A Michele Serra proprio non va giù l’idea che si possa condurre un telegiornale «con un crocefisso a penzoloni sul petto», a suo dire uno sfregio alla laicità nonché uno spot del «logo Dio Patria Famiglia che incombe su ogni inquadratura». Il grido di dolore serriano, uscito ieri su Repubblica, è riferito all’edizione del Tg2 delle 13, che immagino condotta da Marina Nalesso, giornalista che già da anni, dato che non fa mistero della sua fede, attira le ire laiciste. Al corsivista sinistrorso la croce dà talmente fastidio da spingersi a chiederne l’occultamento: «Non si potrebbe cortesemente evitare? […] Basta infilare il crocefisso sotto la camicetta, badando che non urti il microfono».

Non si potrebbe cortesemente evitare?

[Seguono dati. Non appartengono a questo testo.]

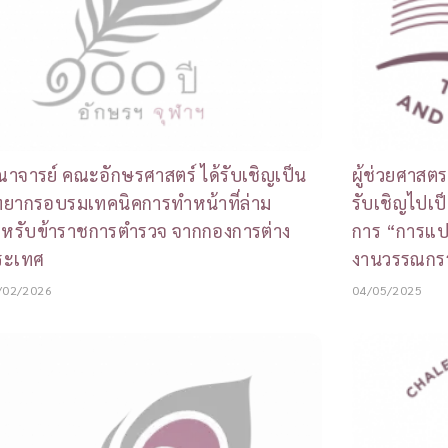
าจารย์ คณะอักษรศาสตร์ ได้รับเชิญเป็น
ผู้ช่วยศาสตร
ทยากรอบรมเทคนิคการทำหน้าที่ล่าม
รับเชิญไปเป
ำหรับข้าราชการตำรวจ จากกองการต่าง
การ “การแป
ระเทศ
งานวรรณก
/02/2026
04/05/2025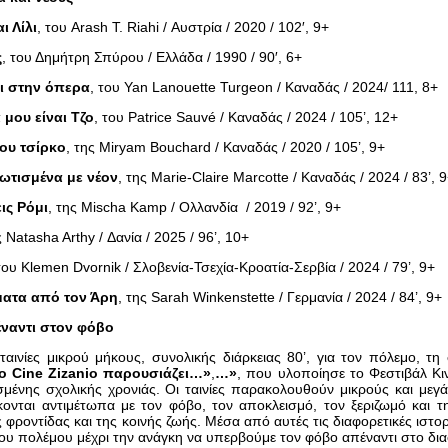
ι Λίλι
, του Arash T. Riahi / Αυστρία / 2020 / 102′, 9+
ς
, του Δημήτρη Σπύρου / Ελλάδα / 1990 / 90′, 6+
ι στην όπερα
, του Yan Lanouette Turgeon / Καναδάς / 2024/ 111, 8+
 μου είναι Τζο
, του Patrice Sauvé / Καναδάς / 2024 / 105’, 12+
μου τσίρκο
, της Miryam Bouchard / Καναδάς / 2020 / 105’, 9+
ωτισμένα με νέον
, της Marie-Claire Marcotte / Καναδάς / 2024 / 83’, 
ς Ρόμι
, της Mischa Kamp / Ολλανδία / 2019 / 92’, 9+
ς Natasha Arthy / Δανία / 2025 / 96’, 10+
του Klemen Dvornik / Σλοβενία-Τσεχία-Κροατία-Σερβία / 2024 / 79’, 9+
ματα από τον Άρη
, της Sarah Winkenstette / Γερμανία / 2024 / 84’, 9+
έναντι στον φόβο
ταινίες μικρού μήκους, συνολικής διάρκειας 80’, για τον πόλεμο, 
ο Cine Zizanio παρουσιάζει…»
,
…»
, που υλοποίησε το Φεστιβάλ Κ
μένης σχολικής χρονιάς. Οι ταινίες παρακολουθούν μικρούς και με
ονται αντιμέτωπα με τον φόβο, τον αποκλεισμό, τον ξεριζωμό και τη
ης φροντίδας και της κοινής ζωής. Μέσα από αυτές τις διαφορετικές ιστ
του πολέμου μέχρι την ανάγκη να υπερβούμε τον φόβο απέναντι στο διαφ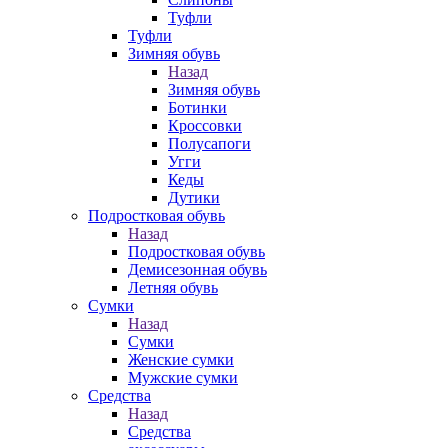
Туфли
Туфли
Зимняя обувь
Назад
Зимняя обувь
Ботинки
Кроссовки
Полусапоги
Угги
Кеды
Дутики
Подростковая обувь
Назад
Подростковая обувь
Демисезонная обувь
Летняя обувь
Сумки
Назад
Сумки
Женские сумки
Мужские сумки
Средства
Назад
Средства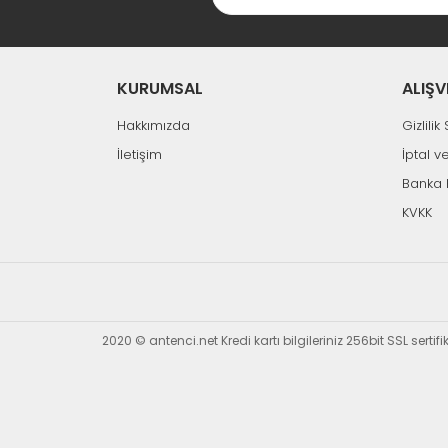
KURUMSAL
ALIŞV
Hakkımızda
Gizlili
İletişim
İptal v
Banka 
KVKK
2020 © antenci.net Kredi kartı bilgileriniz 256bit SSL sertif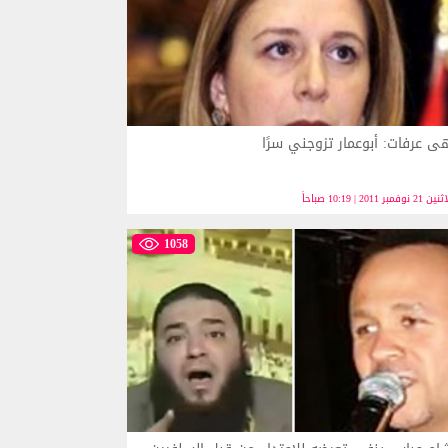
 عرفات: أبوعمار تزوجني سرًا
21 نوفمبر 2011 | 10:19 صباحاً
1058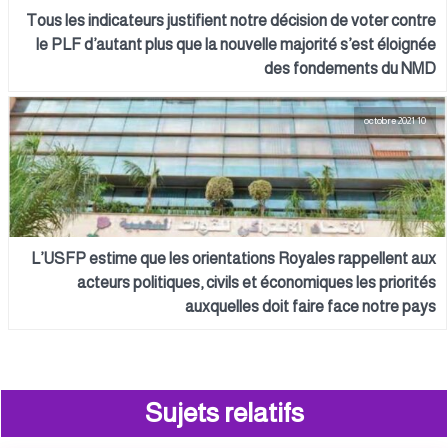
Tous les indicateurs justifient notre décision de voter contre
le PLF d’autant plus que la nouvelle majorité s’est éloignée
des fondements du NMD
10 octobre 2021
L’USFP estime que les orientations Royales rappellent aux
acteurs politiques, civils et économiques les priorités
auxquelles doit faire face notre pays
Sujets relatifs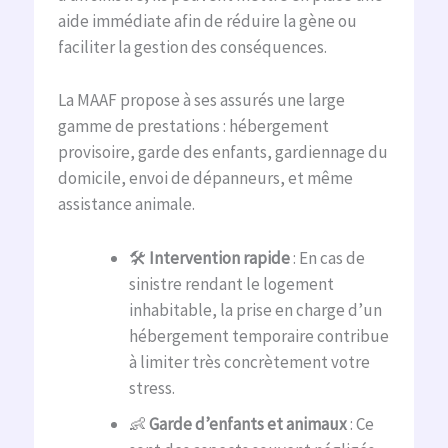
aide immédiate afin de réduire la gène ou
faciliter la gestion des conséquences.
La MAAF propose à ses assurés une large
gamme de prestations : hébergement
provisoire, garde des enfants, gardiennage du
domicile, envoi de dépanneurs, et même
assistance animale.
🛠️
Intervention rapide
: En cas de
sinistre rendant le logement
inhabitable, la prise en charge d’un
hébergement temporaire contribue
à limiter très concrètement votre
stress.
👶
Garde d’enfants et animaux
: Ce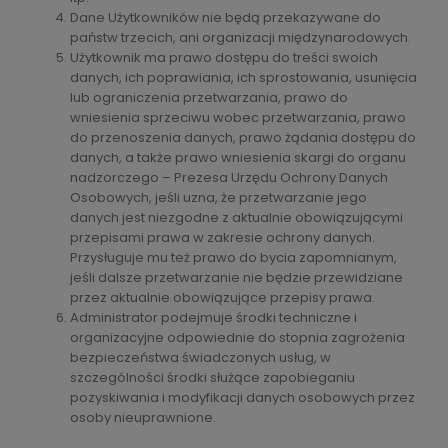
Dane Użytkowników nie będą przekazywane do
państw trzecich, ani organizacji międzynarodowych.
Użytkownik ma prawo dostępu do treści swoich
danych, ich poprawiania, ich sprostowania, usunięcia
lub ograniczenia przetwarzania, prawo do
wniesienia sprzeciwu wobec przetwarzania, prawo
do przenoszenia danych, prawo żądania dostępu do
danych, a także prawo wniesienia skargi do organu
nadzorczego – Prezesa Urzędu Ochrony Danych
Osobowych, jeśli uzna, że przetwarzanie jego
danych jest niezgodne z aktualnie obowiązującymi
przepisami prawa w zakresie ochrony danych.
Przysługuje mu też prawo do bycia zapomnianym,
jeśli dalsze przetwarzanie nie będzie przewidziane
przez aktualnie obowiązujące przepisy prawa.
Administrator podejmuje środki techniczne i
organizacyjne odpowiednie do stopnia zagrożenia
bezpieczeństwa świadczonych usług, w
szczególności środki służące zapobieganiu
pozyskiwania i modyfikacji danych osobowych przez
osoby nieuprawnione.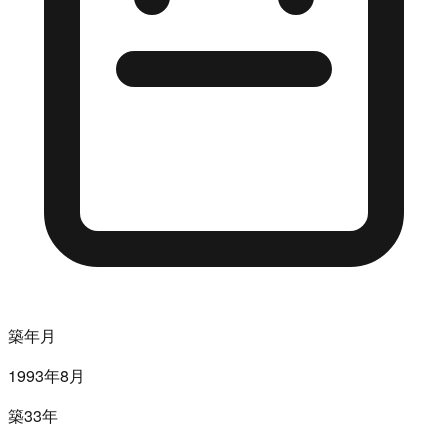
築年月
1993年8月
築33年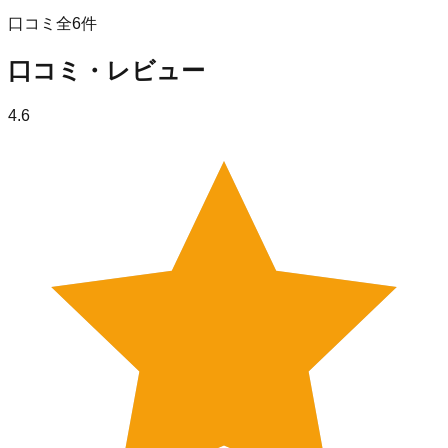
口コミ全
6
件
口コミ・レビュー
4.6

In quest’estate in cui pure sono tante le stranezze da commentare – Sarri alla Juve, l’improvviso amore per la nazionale femminile, la Cigl che promuove l’utero in affitto – la domanda va rispedita all’autore dell’Amaca che non trova di meglio, per riempire la sua rubrica, che scagliarsi contro giornalisti cristiani rei, orrore, di farlo capire. E pensare certe cose sono ormai palesi. Per esempio, dove non ci sono crocefissi, chiese e campanili, non c’è libertà. Dove il cristianesimo è «sotto la camicetta», la dignità umana è sotto i tacchi. Dove insomma mancano conduttrici di telegiornale con la croce al collo, l’aria forse è laicista, forse islamista, senz’altro pessima. Anche per tipi come Serra.